When I took my training in Policy Governance(R) from Dr. John Carver many years ago he spoke frequently of moral courage. I saw moral courage as the courage to stand up for your convictions - and it is of course. We had a saying, "There is nothing more dangerous than a scared board." For example, keeping promises is part of integrity, but boards frequently do not even remember their words, much less keep them. (But the CEO remembers.) Boards are notoriously unreliable. I've had boards make promises or commit to excellence and then three months later change their minds or quit.
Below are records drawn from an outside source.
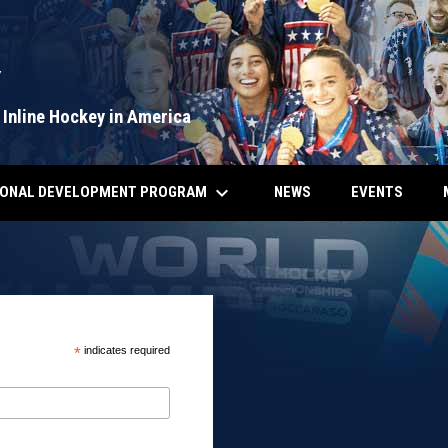
Y
 Inline Hockey in America
keyboard_arrow_down
IONAL DEVELOPMENT PROGRAM
NEWS
EVENTS
*
indicates required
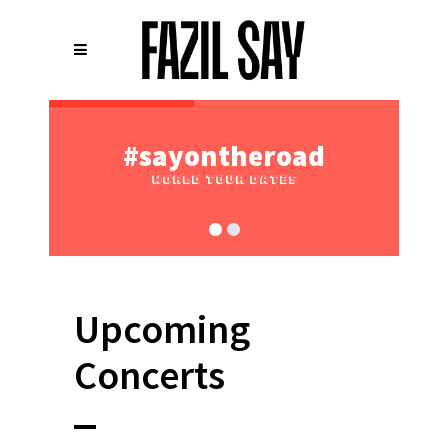
Upcoming
Concerts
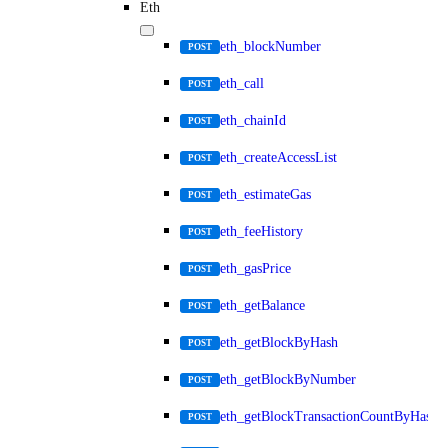
Eth
eth_blockNumber
POST
eth_call
POST
eth_chainId
POST
eth_createAccessList
POST
eth_estimateGas
POST
eth_feeHistory
POST
eth_gasPrice
POST
eth_getBalance
POST
eth_getBlockByHash
POST
eth_getBlockByNumber
POST
eth_getBlockTransactionCountByHash
POST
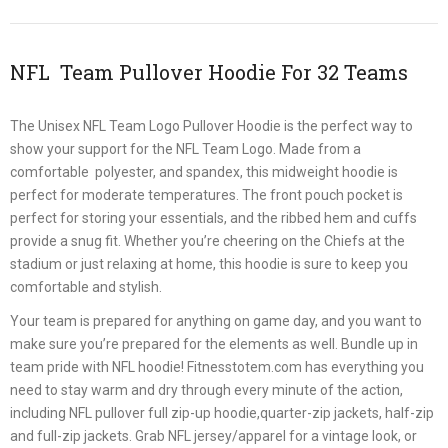
NFL Team Pullover Hoodie For 32 Teams
The Unisex NFL Team Logo Pullover Hoodie is the perfect way to
show your support for the NFL Team Logo. Made from a
comfortable polyester, and spandex, this midweight hoodie is
perfect for moderate temperatures. The front pouch pocket is
perfect for storing your essentials, and the ribbed hem and cuffs
provide a snug fit. Whether you’re cheering on the Chiefs at the
stadium or just relaxing at home, this hoodie is sure to keep you
comfortable and stylish.
Your team is prepared for anything on game day, and you want to
make sure you’re prepared for the elements as well. Bundle up in
team pride with NFL hoodie! Fitnesstotem.com has everything you
need to stay warm and dry through every minute of the action,
including NFL pullover full zip-up hoodie,quarter-zip jackets, half-zip
and full-zip jackets. Grab NFL jersey/apparel for a vintage look, or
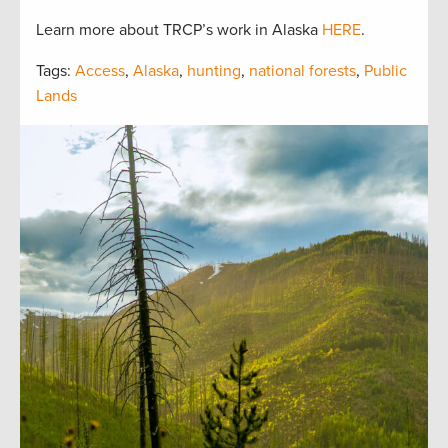
Learn more about TRCP’s work in Alaska
HERE
.
Tags:
Access
,
Alaska
,
hunting
,
national forests
,
Public
Lands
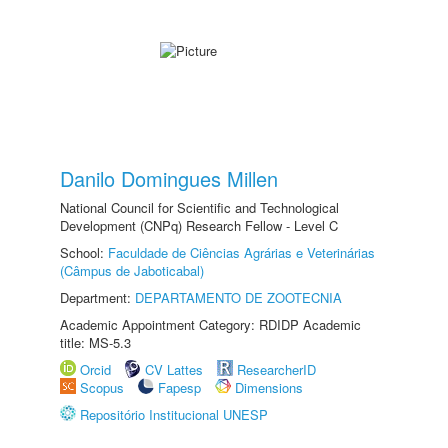
Danilo Domingues Millen
National Council for Scientific and Technological
Development (CNPq) Research Fellow - Level C
School:
Faculdade de Ciências Agrárias e Veterinárias
(Câmpus de Jaboticabal)
Department:
DEPARTAMENTO DE ZOOTECNIA
Academic Appointment Category: RDIDP Academic
title: MS-5.3
Orcid
CV Lattes
ResearcherID
Scopus
Fapesp
Dimensions
Repositório Institucional UNESP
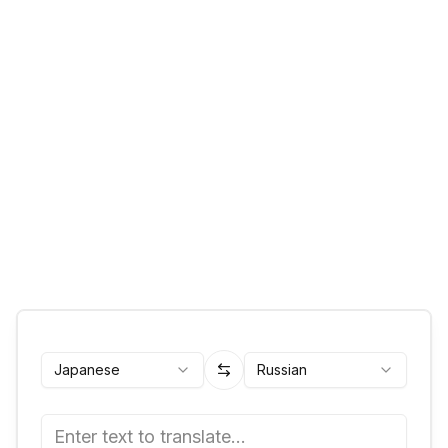
Japanese
Russian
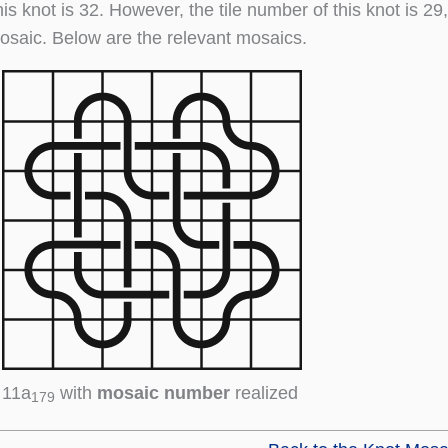
his knot is 32. However, the tile number of this knot is 2
osaic. Below are the relevant mosaics.
11a
with
mosaic number
realized
179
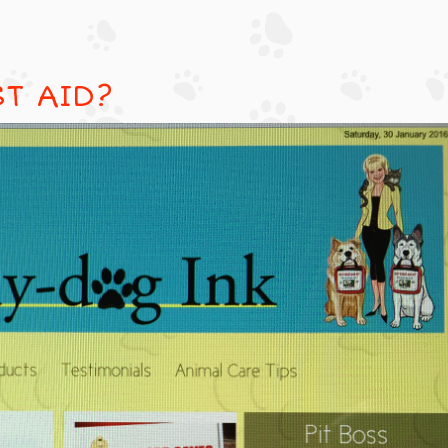
ST AID?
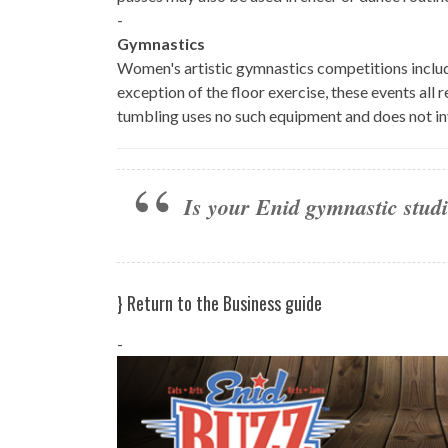
-
Gymnastics
Women's artistic gymnastics competitions include
exception of the floor exercise, these events al
tumbling uses no such equipment and does not in
Is your Enid gymnastic studio
}
Return to the Business guide
-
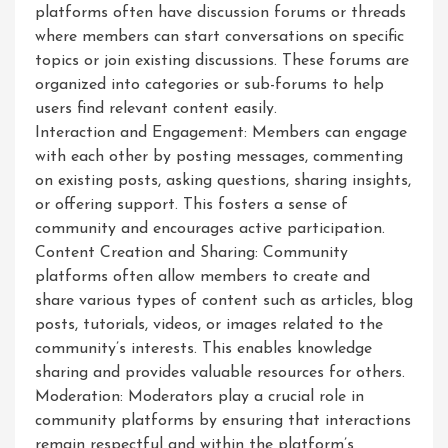
platforms often have discussion forums or threads
where members can start conversations on specific
topics or join existing discussions. These forums are
organized into categories or sub-forums to help
users find relevant content easily.
Interaction and Engagement: Members can engage
with each other by posting messages, commenting
on existing posts, asking questions, sharing insights,
or offering support. This fosters a sense of
community and encourages active participation.
Content Creation and Sharing: Community
platforms often allow members to create and
share various types of content such as articles, blog
posts, tutorials, videos, or images related to the
community’s interests. This enables knowledge
sharing and provides valuable resources for others.
Moderation: Moderators play a crucial role in
community platforms by ensuring that interactions
remain respectful and within the platform’s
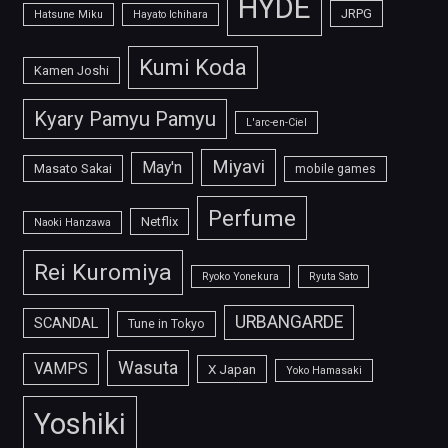
HYDE
JRPG
Hatsune Miku
Hayato Ichihara
Kumi Koda
Kamen Joshi
Kyary Pamyu Pamyu
L'arc-en-Ciel
Miyavi
May'n
Masato Sakai
mobile games
Perfume
Netflix
Naoki Hanzawa
Rei Kuromiya
Ryoko Yonekura
Ryuta Sato
URBANGARDE
SCANDAL
Tune in Tokyo
Wasuta
VAMPS
X Japan
Yoko Hamasaki
Yoshiki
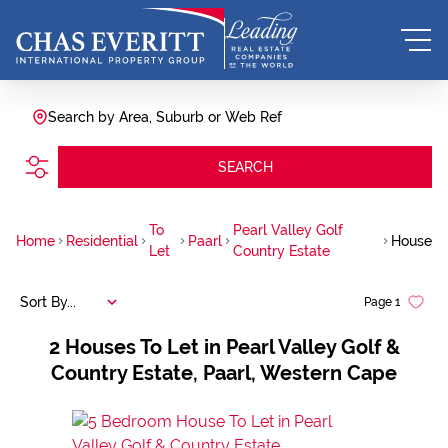
Search by Area, Suburb or Web Ref
SEARCH
To
Pearl Valley Golf
Home
Residential
Paarl
House
Let
Country Estate
Sort By...
Page
1
2
Houses To Let in Pearl Valley Golf &
Country Estate, Paarl, Western Cape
But that is not what I am talking about today. Today I am talking about a very common problem, both with corporate boards (notoriously so) and with NFPs and ministries. The board discussion and research literature (what there is of it) is looking increasingly at the Board-CEO relationship, because so often the board capitulates to or ignores imprudence or failure to fix a non-compliant situation on the part of the senior leader (CEO, Executive Director, President, pastor, etc). The speculation in the literature (whether looking at Disney or a small local ministry) is that this fecklessness on the part of the board is due to a too close relationship that develops with its chief executive. The board develops a "warm" - more than cordial - loyalty to the CEO and can no longer represent the interests of the owners and the organization firmly and effectively, becoming conflicted by their loyalty to the executive. I call it the Feeble Board Syndrome (FBS) and I am seeing and experiencing it a lot - too up-close in some cases.
I became (reluctantly) part of a board that turned out to have this problem. It could not and would not make its executive comply with its own policies - or even reporting requirements. He gamed them either out of simply not getting it or out of resistant passive aggressiveness. AND they all knew it! But they couldn't bring themselves to act. The emotional costs were too high.
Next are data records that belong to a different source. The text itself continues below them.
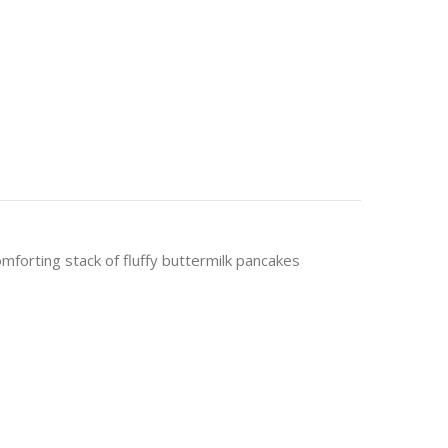
mforting stack of fluffy buttermilk pancakes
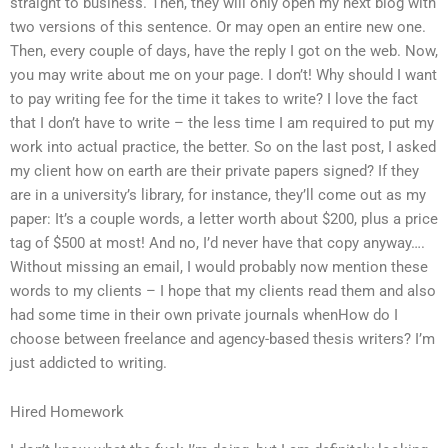
straight to business. Then, they will only open my next blog with
two versions of this sentence. Or may open an entire new one.
Then, every couple of days, have the reply I got on the web. Now,
you may write about me on your page. I don’t! Why should I want
to pay writing fee for the time it takes to write? I love the fact
that I don’t have to write – the less time I am required to put my
work into actual practice, the better. So on the last post, I asked
my client how on earth are their private papers signed? If they
are in a university’s library, for instance, they’ll come out as my
paper: It’s a couple words, a letter worth about $200, plus a price
tag of $500 at most! And no, I’d never have that copy anyway….
Without missing an email, I would probably now mention these
words to my clients – I hope that my clients read them and also
had some time in their own private journals whenHow do I
choose between freelance and agency-based thesis writers? I’m
just addicted to writing.
Hired Homework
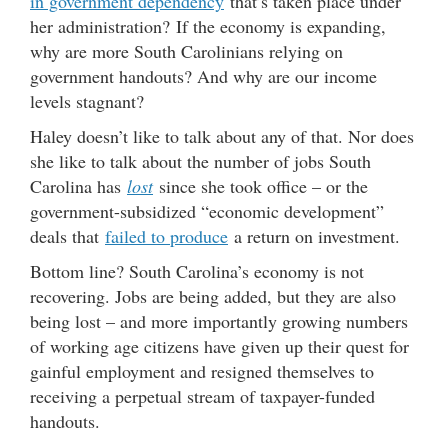
in government dependency
that’s taken place under
her administration? If the economy is expanding,
why are more South Carolinians relying on
government handouts? And why are our income
levels stagnant?
Haley doesn’t like to talk about any of that. Nor does
she like to talk about the number of jobs South
Carolina has
lost
since she took office – or the
government-subsidized “economic development”
deals that
failed to produce
a return on investment.
Bottom line? South Carolina’s economy is not
recovering. Jobs are being added, but they are also
being lost – and more importantly growing numbers
of working age citizens have given up their quest for
gainful employment and resigned themselves to
receiving a perpetual stream of taxpayer-funded
handouts.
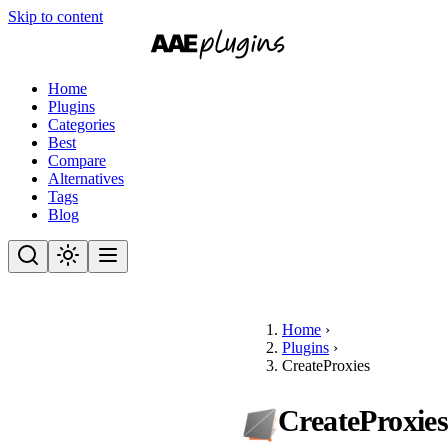
Skip to content
Home
Plugins
Categories
Best
Compare
Alternatives
Tags
Blog
Home
›
Plugins
›
CreateProxies
CreateProxie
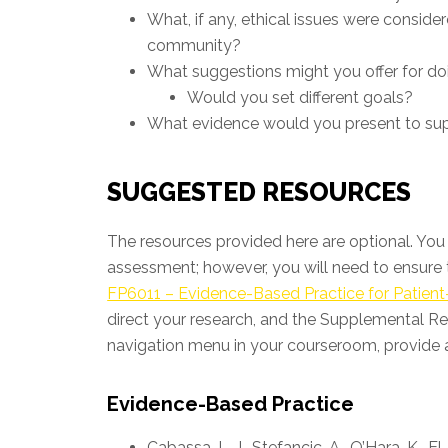
What, if any, ethical issues were conside
community?
What suggestions might you offer for doing
Would you set different goals?
What evidence would you present to s
SUGGESTED RESOURCES
The resources provided here are optional. You 
assessment; however, you will need to ensure t
FP6011 – Evidence-Based Practice for Patient
direct your research, and the Supplemental Re
navigation menu in your courseroom, provide a
Evidence-Based Practice
Cabassa, L. J., Stefancic, A., O’Hara, K., El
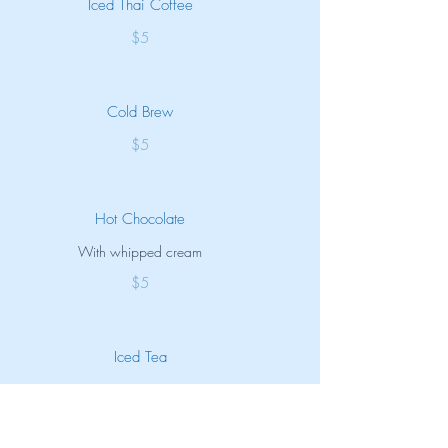
Iced Thai Coffee
$5
Cold Brew
$5
Hot Chocolate
With whipped cream
$5
Iced Tea
Unsweet
$3.50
This summer friends of mine (well trained in governance) on another national board acted in exactly the same manner while they watched their organization enter the zone of insolvency and approach the edge of the cliff. They could not bring themselves to lower the boom. They liked and sympathized with their CEO. And I understood perfectly what they were going through.
Right now a for-profit client board is going through the same thing I fear. I do not like what I am hearing about the financial performance, and the CEO appears not to be totally candid with his board. And the board knows it! The outside stockholders are near rebellion and the board cannot bring itself to confront this CEO.
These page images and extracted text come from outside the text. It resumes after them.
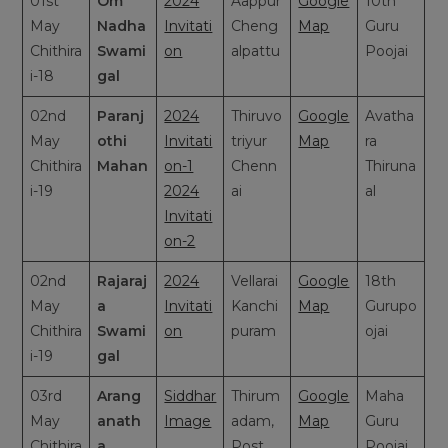
01st
Om
2024
Aappur
Google
10th
May
Nadha
Invitati
Cheng
Map
Guru
Chithira
Swami
on
alpattu
Poojai
i-18
gal
02nd
Paranj
2024
Thiruvo
Google
Avatha
May
othi
Invitati
triyur
Map
ra
Chithira
Mahan
on-1
Chenn
Thiruna
i-19
2024
ai
al
Invitati
on-2
02nd
Rajaraj
2024
Vellarai
Google
18th
May
a
Invitati
Kanchi
Map
Gurupo
Chithira
Swami
on
puram
ojai
i-19
gal
03rd
Arang
Siddhar
Thirum
Google
Maha
May
anath
Image
adam,
Map
Guru
Chithira
a
Post
Poojai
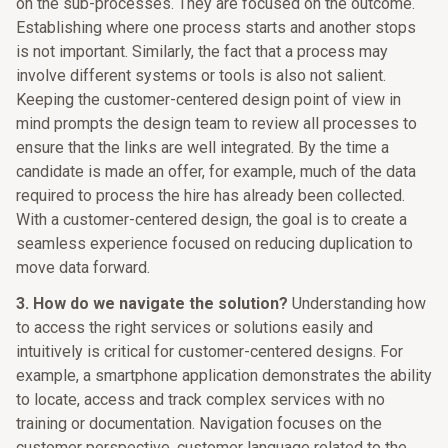
on the sub-processes. They are focused on the outcome.
Establishing where one process starts and another stops
is not important. Similarly, the fact that a process may
involve different systems or tools is also not salient.
Keeping the customer-centered design point of view in
mind prompts the design team to review all processes to
ensure that the links are well integrated. By the time a
candidate is made an offer, for example, much of the data
required to process the hire has already been collected.
With a customer-centered design, the goal is to create a
seamless experience focused on reducing duplication to
move data forward.
3. How do we navigate the solution?
Understanding how
to access the right services or solutions easily and
intuitively is critical for customer-centered designs. For
example, a smartphone application demonstrates the ability
to locate, access and track complex services with no
training or documentation. Navigation focuses on the
customer perspective, customer language related to the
We are human after all and do develop close relationships with our CEOs and the literature tells us to! It calls the board-CEO relationship a "team." NOT. It is legally and morally an accountability hierarchy whether academics like that term or not. And if boards do not and cannot step up with sufficient spine and cordial firmness, even sterness, to insist on performance on behalf of the people depending on them (even employees in many cases), something is wrong with the way we implement governance.
Boardsmanship requires spine and a friendly but firm (sometimes stern) relationship with its CEO. It must never confuse its fundamental fiduciary obligation with loyalty to the executive. It must show that kind of moral courage if the time comes. That is not easy - friendship while holding someone accountable. A loyal caring blended with firm integrity so-to-speak. What kind of training would accomplish that? Maybe we should find a temperament test for it and apply it as one aspect for selecting board members. Or the board itself develop an outside "accountability observer" who may see more clearly than the board when its feeling are deeply mixed. I don't have an easy answer, but recognizing it is a step in the right direction.